Whooh. I can’t tell you what a relief it is to get that off my chest.*
There is likely no issue on which I more broadly pissed off Stranger readers, than my coverage of the proposed taxi and “ride-share” regulations. Capitol Hill hipsters apparently love booking rides on their smartphones almost as much as they love to hate on traditional taxis, and so the coverage they wanted and expected was one that would unflinchingly embrace this disruptive new technology, while telling the decrepit old regulated taxi industry to go fuck itself. And I totally agree, based on my own anecdotal experience, that these new “transportation network companies” or “TNCs” (as they are referred to in the proposed ordinance) generally provide a far superior user experience than Yellow Cab and its cohorts.
But having plunged into this issue with no predispositions, and having ultimately wrapped my mind around an exceedingly complex policy debate, that is not the coverage I could provide. More nuanced critics accused me of being “anti-urbanist;” the less nuanced attempted to dismiss me as being in the pocket of the taxi industry (as if there’s any money in that). But the truth is that the taxi industry provides essential transportation services to a customer base that the TNCs cannot or will not serve. And the truth is—and this at the heart of the issue the council is addressing—the TNCs are operating illegally.
“No matter how sexy these services are,” council member Bruce Harrell proclaimed before voting to cap the number of TNC drivers, “they are unlawful in the City of Seattle.” And Harrell, an attorney, did not choose his words carelessly. It is a criminal offense in the City of Seattle to pick up paying passengers without a for-hire license, punishable by up to 90 days in jail and a $1,000 fine. The Seattle City Attorney’s Office determined last year that TNCs “are subject to for-hire vehicle licensing and regulation requirements.” While the city has yet to enforce these regulations on TNC drivers, it might not take more than a handful of prosecutions to chill the industry.
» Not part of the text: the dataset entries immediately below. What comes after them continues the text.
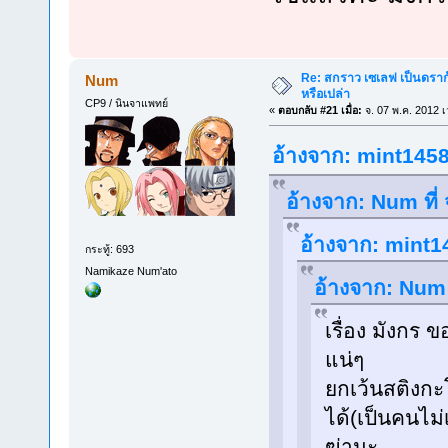
Re: สกราว เซเลฟ เป็นดราก้
Num
หรือเปล่า
CP9 / นินจาแพทย์
«
ตอบกลับ #21 เมื่อ:
จ. 07 พ.ค. 2012 เ
อ้างจาก: mint1458 
อ้างจาก: Num ที่
อ้างจาก: mint14
กระทู้: 693
Namikaze Num'ato
อ้างจาก: Num 
เรื่อง มังกร 
แน่ๆ
ยกเว้นสติงกะ
ได้(เป็นคนไม่
ฆ่านะ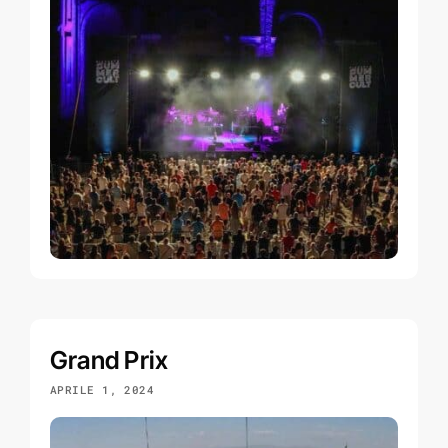
Grand Prix
APRILE 1, 2024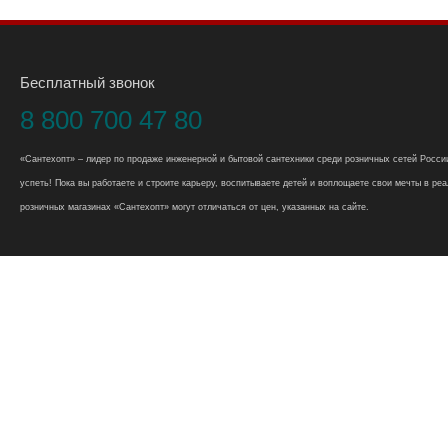
Бесплатный звонок
8 800 700 47 80
«Сантехопт» – лидер по продаже инженерной и бытовой сантехники среди розничных сетей России
успеть! Пока вы работаете и строите карьеру, воспитываете детей и воплощаете свои мечты в реал
розничных магазинах «Сантехопт» могут отличаться от цен, указанных на сайте.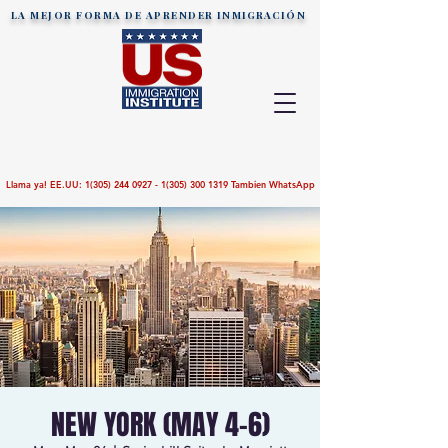
LA MEJOR FORMA DE APRENDER
INMIGRACIÓN
Llama ya! EE.UU:
1(305) 244 0927 - 1(305)
300 1319
Tambien WhatsApp
NEW YORK (MAY 4-6)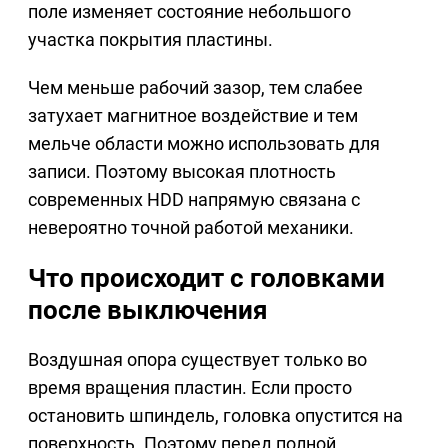
поле изменяет состояние небольшого
участка покрытия пластины.
Чем меньше рабочий зазор, тем слабее
затухает магнитное воздействие и тем
мельче области можно использовать для
записи. Поэтому высокая плотность
современных HDD напрямую связана с
невероятно точной работой механики.
Что происходит с головками
после выключения
Воздушная опора существует только во
время вращения пластин. Если просто
остановить шпиндель, головка опустится на
поверхность. Поэтому перед полной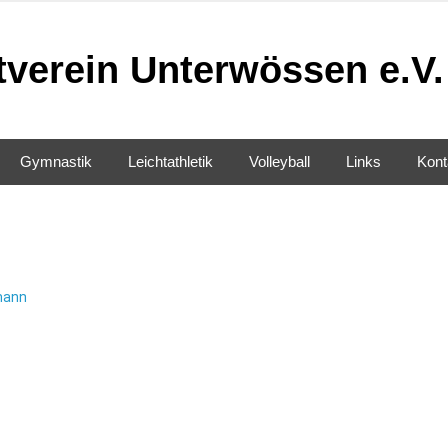
tverein Unterwössen e.V.
Gymnastik
Leichtathletik
Volleyball
Links
Kont
mann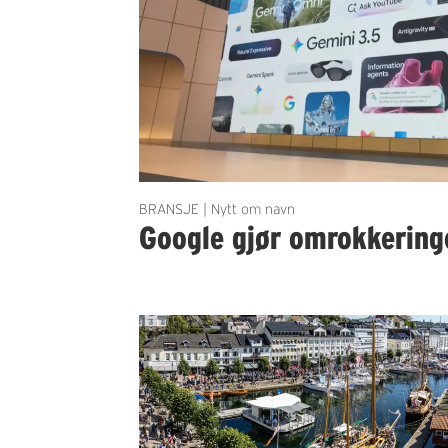
BRANSJE | Nytt om navn
Google gjør omrokkering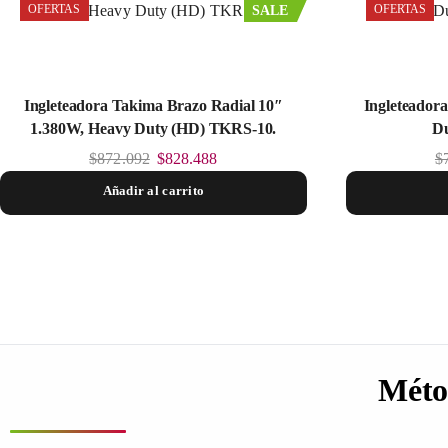
OFERTAS
OFERTAS
SALE
Ingleteadora Takima Brazo Radial 10″
Ingleteador
1.380W, Heavy Duty (HD) TKRS-10.
Du
$
872.092
$
828.488
$
Añadir al carrito
Méto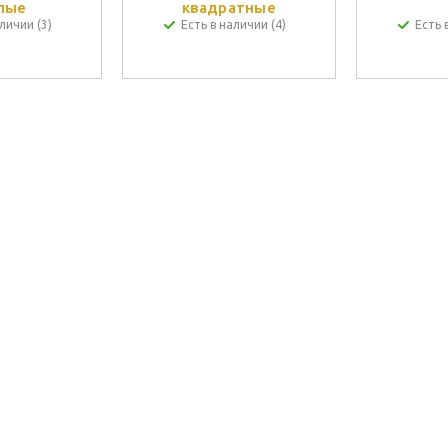
лые
квадратные
личии (3)
Есть в наличии (4)
Есть 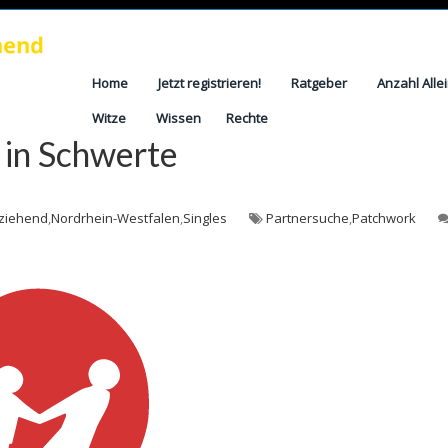
Home
Jetzt registrieren!
Ratgeber
Anzahl Alle
Witze
Wissen
Rechte
 in Schwerte
rziehend
,
Nordrhein-Westfalen
,
Singles
Partnersuche
,
Patchwork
So whatever limitations the council might impose on the TNCs in the ordinance it is expected to pass next week, above all what the council is doing is legalizing an industry that has heretofore operated without licensing, without inspection, without training, without guarantees of adequate insurance, and in blatant violation of the rule of law. So it’s not like the TNCs aren’t getting anything in return.
The TNCs angrily denounce proposed caps, accusing the council of limiting competition in order to protect the taxi industry. And they are right. That has always been part of the challenge facing the council: how to legitimize the popular TNC services without undermining the still indispensable taxi industry. Not everybody has a smartphone and a credit card. A recent study found that taxis, which accept cash and scrip, serve a disproportionately older and poorer customer base, as well as our crucial tourism industry. Taxis operate accessible vehicles, and provide discounted fares through Hopelink and other social service contracts. They also provide a livelihood to their traditionally immigrant drivers and owners.
However superior uberX might be at getting you home after a heavy night of drinking, it is in the public interest to maintain a healthy taxi industry as well.
How do we sustain the taxi industry in the face of all this new competition? Seattle disastrously experimented with taxi deregulation in the 1980s, removing all caps and price controls only to see prices rise, service deteriorate, and incomes fall in the face of a Malthusian collapse—so there is understandably little support on the council to repeat that experiment in the interest of accommodating the TNCs. And “if we are regulating one half of the market,” argues council member Nick Licata, “we can’t ignore the open-source half” without creating an unlevel playing field.
That is the delicate balance the council is attempting to strike: a regulatory structure that allows the TNCs to legally enter the market while giving the taxi industry the breathing space necessary to adapt to a new reality. Apps like TaxiMagic and particularly Flywheel are already close to providing the same slick user experience TNC customers have come to expect; Yellow Cab, by far the city’s largest taxi association, is in the process of upgrading its dispatch system with plans to release its own competitive app later this year. There’s no question that the innovative TNCs are forcing the the taxi industry to improve its service. There’s also no question that the council will need to revisit taxi and TNC regulations in the years to come.
Maybe the proposed TNC cap is too low. Maybe it is too high. Maybe, ultimately, caps will prove unnecessary at all. But the goal is to transition into a market where both the TNCs and the taxis can peacefully and profitably coexist. And the first step is legalizing the TNCs currently unlawful operations.